Wage Rules:
Pain for No Gain

Australian Financial Review
15th March 2005


by Des Moore

Des Moore argues that the minimum wage simply keeps unskilled and low productivity workers out of a job

At first glance the ABS survey published on 11 March of persons not in the labour force in September last year has no implications for policies on workplace relations reform. After all, if these people are not in the labour force it seems they are not job seekers.

But the survey provides a stark reminder of the scope for removing oppressive regulatory conditions the Australian Industrial Relations Commission imposes on businesses when they are making employment decisions. The extraordinarily high minimum wage it determines is particularly pertinent.

A closer look at the survey reveals that 790,000 said they would be available to start work within four weeks. Why, then, are they not counted as part of the labour force and as unemployed? The short answer is that only 562,000 were then included as unemployed (or 5.5 percent) because only they said they were actively looking for work and available to start within a week. While this is the internationally accepted criterion for determining who is unemployed, there is no escaping the fact that 1.35 million were then available to start work, constituting about 13 percent of the workforce.

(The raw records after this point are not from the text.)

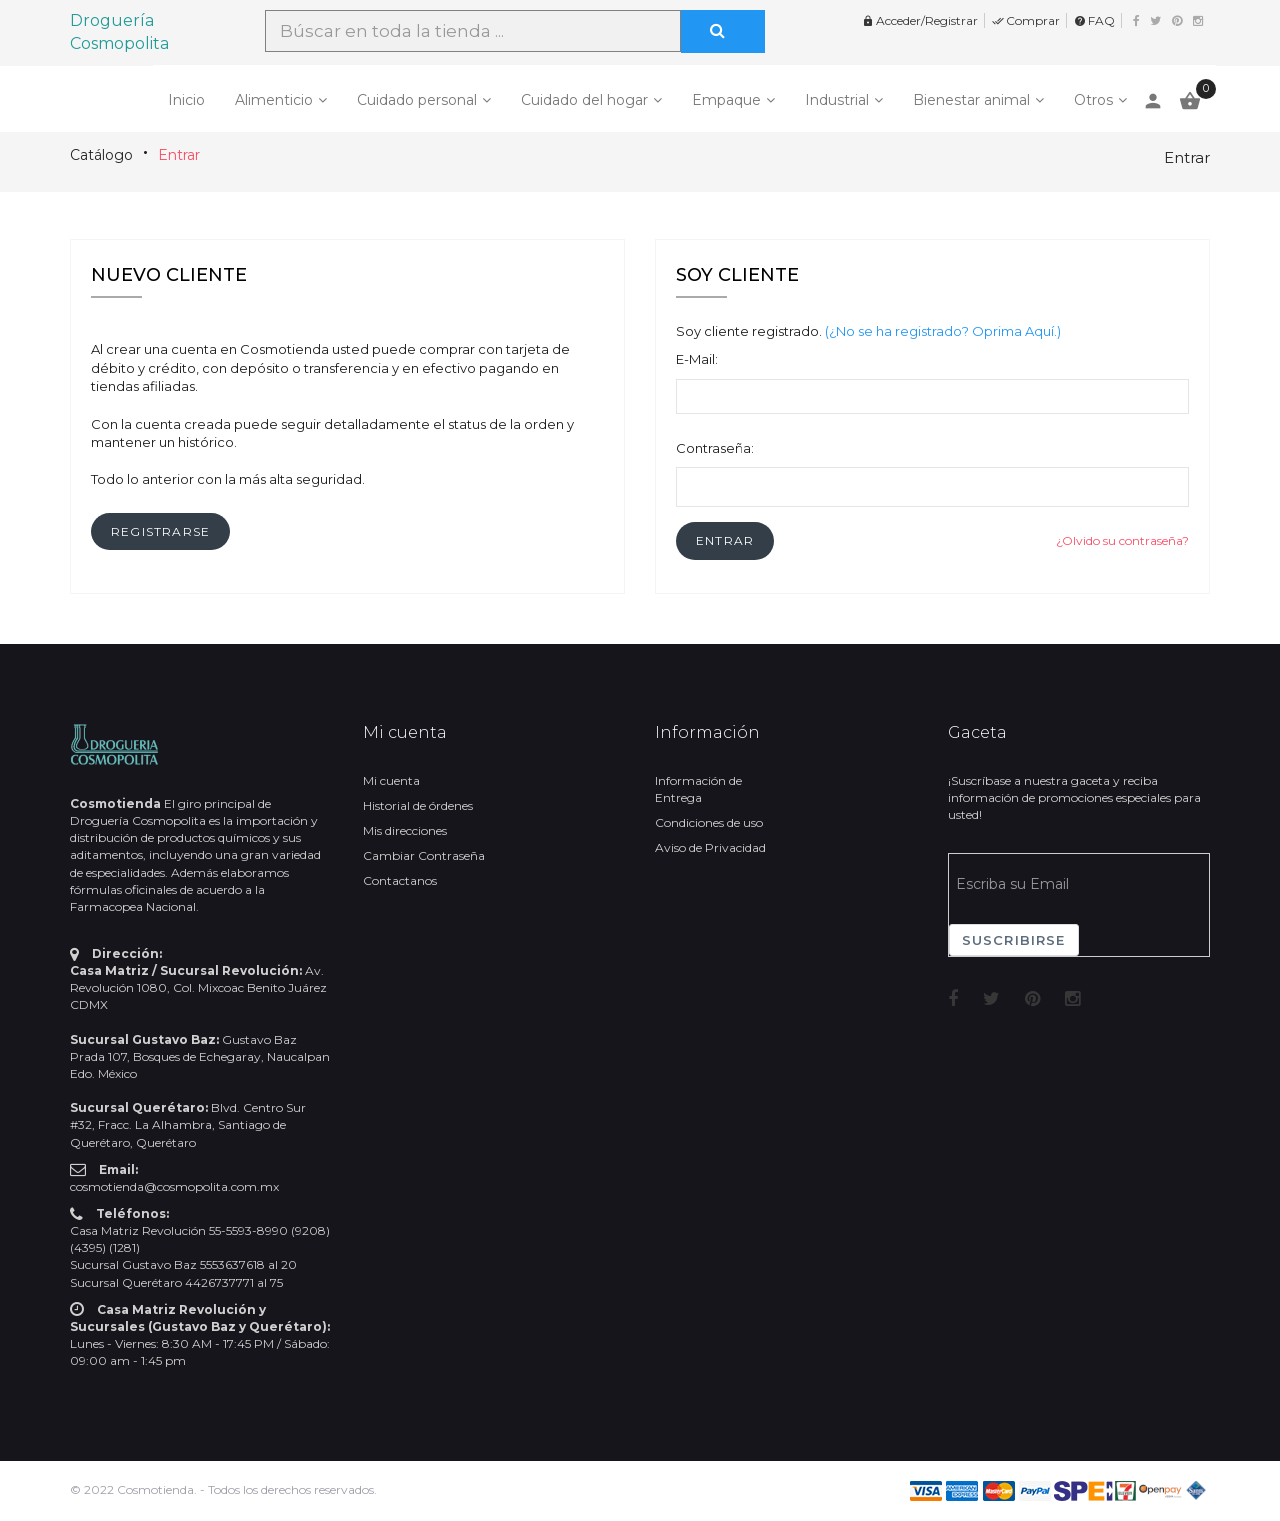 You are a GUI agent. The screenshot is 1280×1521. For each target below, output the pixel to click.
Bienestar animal (971, 100)
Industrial (837, 100)
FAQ (1094, 20)
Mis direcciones (405, 830)
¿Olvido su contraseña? (1122, 540)
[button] (725, 540)
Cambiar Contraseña (424, 855)
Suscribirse (1014, 940)
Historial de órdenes (418, 805)
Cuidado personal (417, 100)
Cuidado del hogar (584, 100)
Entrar (179, 155)
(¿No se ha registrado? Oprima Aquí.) (943, 331)
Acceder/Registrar (920, 20)
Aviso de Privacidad (710, 847)
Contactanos (400, 880)
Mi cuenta (391, 780)
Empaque (726, 100)
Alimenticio (274, 100)
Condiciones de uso (709, 822)
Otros (1093, 100)
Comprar (1026, 20)
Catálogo (101, 155) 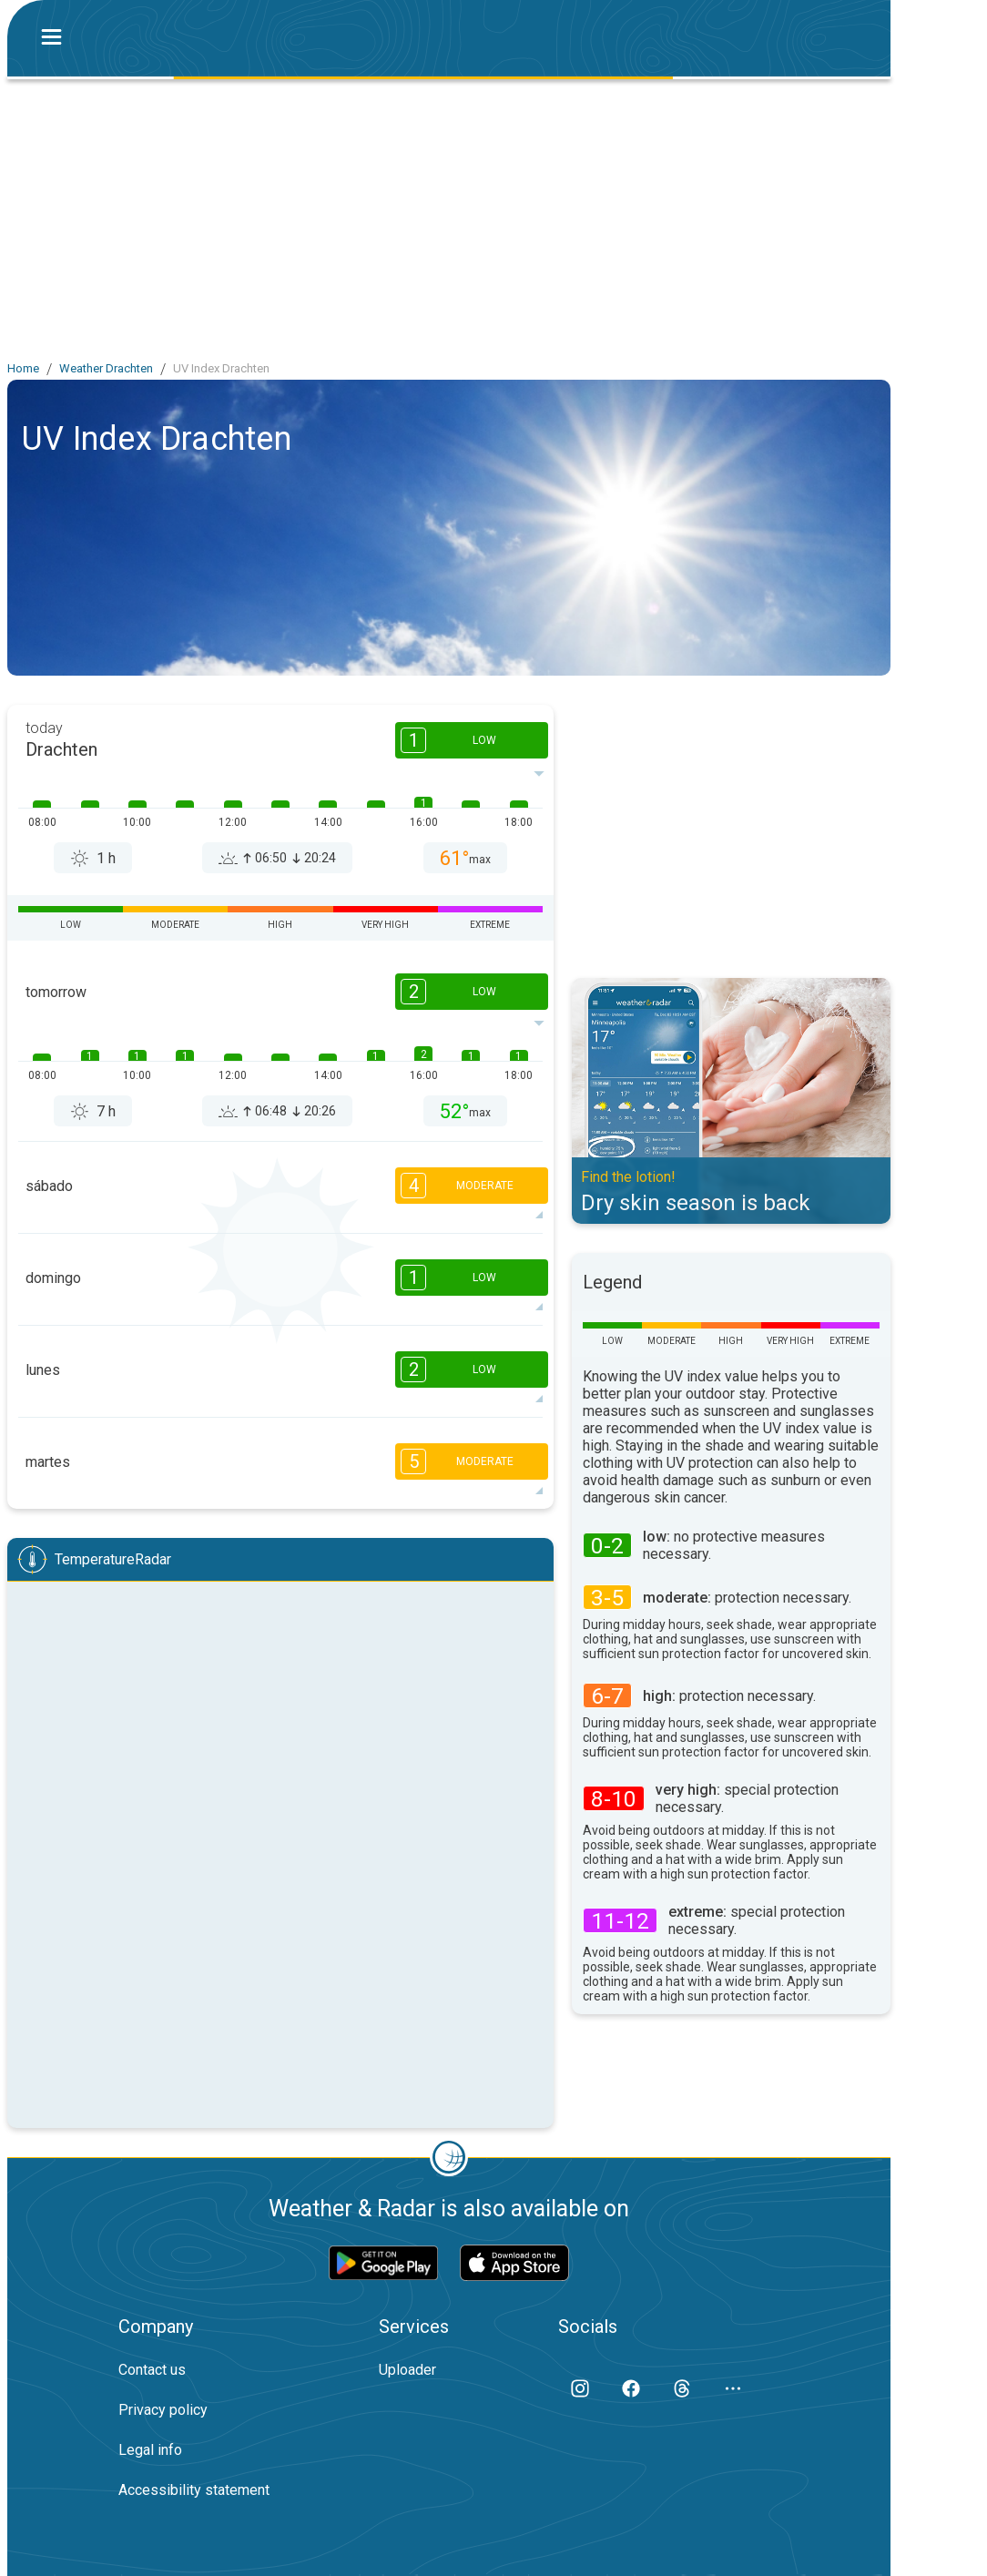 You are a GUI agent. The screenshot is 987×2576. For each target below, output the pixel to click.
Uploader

As a high proportion of the 13 percent would be either unskilled or have relatively low productivity, the demand for such workers is particularly sensitive to the lowest wage employers are able to offer. But Australia's minimum is currently set by the Australian Industrial Relations Commission at a rate ($12 an hour) that almost seems calculated to do most to deter employment. At 58 percent of the median wage it is the second highest amongst OECD countries and 75 percent higher than in countries such as Spain, Japan and the USA.

Although our minimum is but one of Australia's oppressive labour regulations, this situation provides a strong economic case for reform to allow employers to offer a much lower wage.

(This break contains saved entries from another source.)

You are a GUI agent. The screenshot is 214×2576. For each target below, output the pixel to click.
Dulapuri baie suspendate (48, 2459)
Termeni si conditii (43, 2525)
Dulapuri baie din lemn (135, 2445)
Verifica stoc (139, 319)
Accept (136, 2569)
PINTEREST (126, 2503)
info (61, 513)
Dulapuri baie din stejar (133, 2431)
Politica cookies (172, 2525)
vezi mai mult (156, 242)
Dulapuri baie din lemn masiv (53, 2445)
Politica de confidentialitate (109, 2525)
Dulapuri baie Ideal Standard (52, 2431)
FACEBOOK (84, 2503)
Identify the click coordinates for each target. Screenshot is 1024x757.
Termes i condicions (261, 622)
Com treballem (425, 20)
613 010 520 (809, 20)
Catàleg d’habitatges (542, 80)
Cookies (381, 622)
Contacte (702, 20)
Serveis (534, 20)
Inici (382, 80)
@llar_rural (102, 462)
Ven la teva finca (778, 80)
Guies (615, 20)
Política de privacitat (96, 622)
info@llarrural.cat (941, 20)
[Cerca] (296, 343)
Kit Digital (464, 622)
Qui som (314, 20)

Some commentators argue that, if that were to happen, those currently on the minimum will either lose their job or experience a reduction in wages and hence in living standards. However, unless those presently employed on the minimum have an inadequate productivity performance, their wages and/or jobs should not be adversely affected. Moreover, although the minimum award by the AIRC covers about 1.5 million employees, official estimates suggest only about 150,000 are actually on the minimum itself. Accordingly, if there was no minimum or one closer to more sensible OECD countries, there is little if any potential for wages of existing employees to fall below the current rate.

The main outcome of a lower minimum would not be job replacement but additions to employment at wages lower than the current $12 per hour. The resultant job training would, in turn, provide considerable potential for higher wages down the track. Subsequent claims that "new" employees had "forced" wages down could scarcely engender a sympathetic response given that the previous minimum had obviously kept workers out of a job.

Indeed, the social case for having no minimum wage is strong. It is obviously grossly unfair to have a regulation that inhibits or prevents the legal employment of many at the bottom of the social spectrum. [The extent of the unfairness is illustrated by the fact that no wage can legally be paid between the minimum of around $24,000 a year and the unemployment benefit of about $10,000 (for a single adult) - excl by Ed].

Nor do current arrangements offer social fairness when they help the more than half of low wage earners who are in the top half of household incomes and who now receive a minimum wage. [Moreover, as wages provide only a very small proportion of low income households' incomes, the abolition or major reduction of the minimum wage could not be seen as taking away any important component of the social security safety net - excl by Ed].

That the existing regulatory arrangements are grossly unfair can be seen from the protection they provide to the insiders with jobs while excluding from employment those at the bottom end who are unable to penetrate the regulatory constraints. The existence of over 1 million jobless couples, many with children, highlights the problem and the need to introduce reforms (in both workplace relations and social welfare policy) likely to reduce it.

The living standards of lower productivity workers should be "protected", but not through minimum wage regulation. Instead, workplace relations reform should maximise their opportunities for employment or, failing that, the social security system should fulfil its function. The charade that industrial tribunals assist those on low incomes should be exposed for the sham it is. They display no capacity to take account of the widely different needs of individuals on such incomes, including the 1.35 million job seekers.